New: You have credited Quorum’s initial success, in part, to the use of Amazon Web Services (AWS), a cloud services provider. Why was this so important?
Marks: AWS has been a large part of why we were able to get off the ground and running as quickly as we did. Through a partnership with the Harvard Innovation Lab—a Harvard University initiative to encourage entrepreneurship—AWS provided us with the necessary server space and resources that allowed us to devote time to building a fully-functional product without having to worry about raising money to cover huge development costs from the start. Had we wanted to build Quorum 10 years ago, we would have had to spend hundreds of thousands or even millions of dollars in server fees before we could even begin developing the platform.
New: Quorum bills itself as the world’s most comprehensive database of legislative information. Where does all this data come from? Are there any less traditional data sources that you find valuable, but that your users might not expect?
Marks: Much of the data in Quorum comes from publicly available sources. Anyone is able to go on a member’s website and find their press releases, for example. What we did was build scraping algorithms to continuously and automatically pull all of the bills, votes, press releases, “Dear Colleague” letters, tweets, Facebook posts, floor statements, and more, from every member of Congress and every state legislator. We aggregate all of that information and run a series of analytics and natural language processing tools over it to provide valuable insights.

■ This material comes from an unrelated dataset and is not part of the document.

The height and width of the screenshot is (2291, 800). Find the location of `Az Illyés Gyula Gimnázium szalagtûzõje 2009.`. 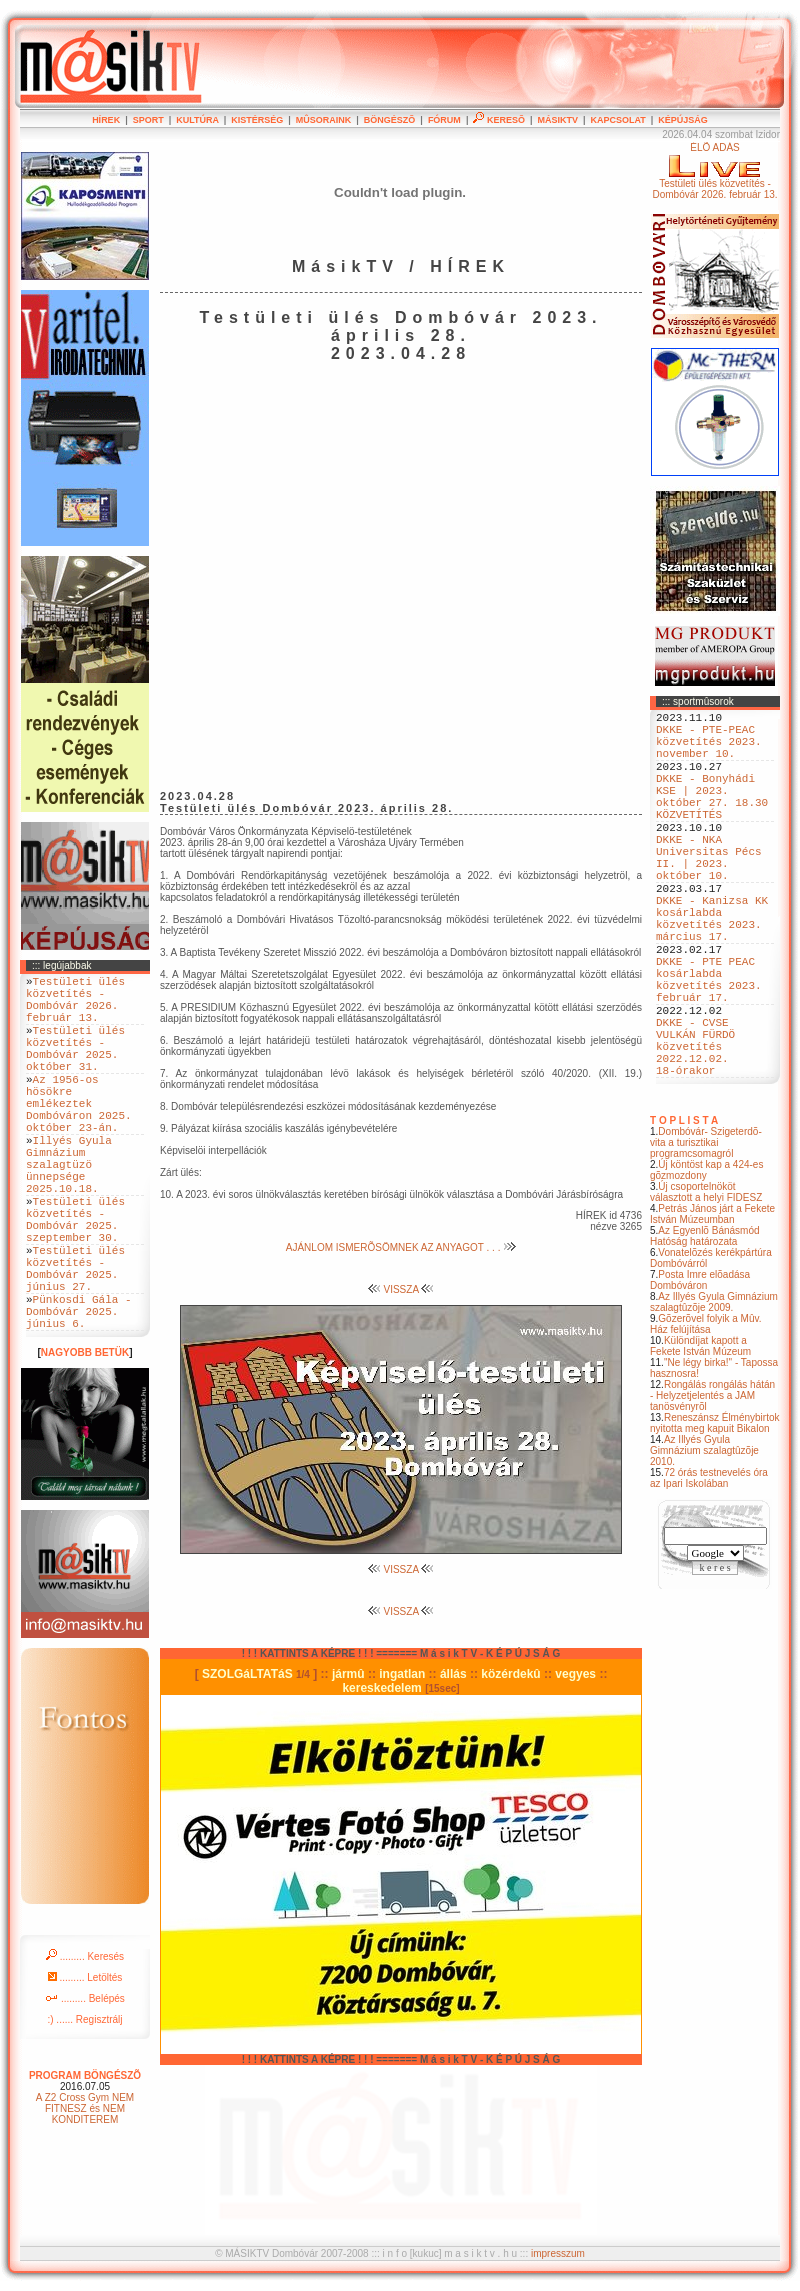

Az Illyés Gyula Gimnázium szalagtûzõje 2009. is located at coordinates (714, 1392).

Many of our users have found the ability to search through tweets and Facebook posts from every member of Congress and state legislator incredibly useful because they can easily see how members are reacting to a hot-button issue. With this information, our users can then develop more targeted strategies.
New: Are there any data sources that you’d like to include in Quorum, but cannot because the data is not readily available or usable?
Marks: One thing we have noticed in our work is the complete lack of uniformity across state legislatures in terms of the type of data they collect and how they collect it. This made it challenging for us as we built out our states product as we had to build a separate system for each one.
Additionally, it would be great if the federal government released the data it provides to Congress.gov, which houses legislative data, as an application programming interface (API). Without an API, third parties like us have to go out of our way to scrape websites for this data.
Another data source we would like to look into is data from the Federal Election Commission (FEC), but we have had trouble getting started because it has been hard to match donors to donations with accurate results. FEC data quality is so poor that we would have to build a series of machine learning-based matching tools to build even the most basic database of campaign finance information. We’re looking forward to seeing what happens as the new openFEC API, which aims to make this data more usable, matures.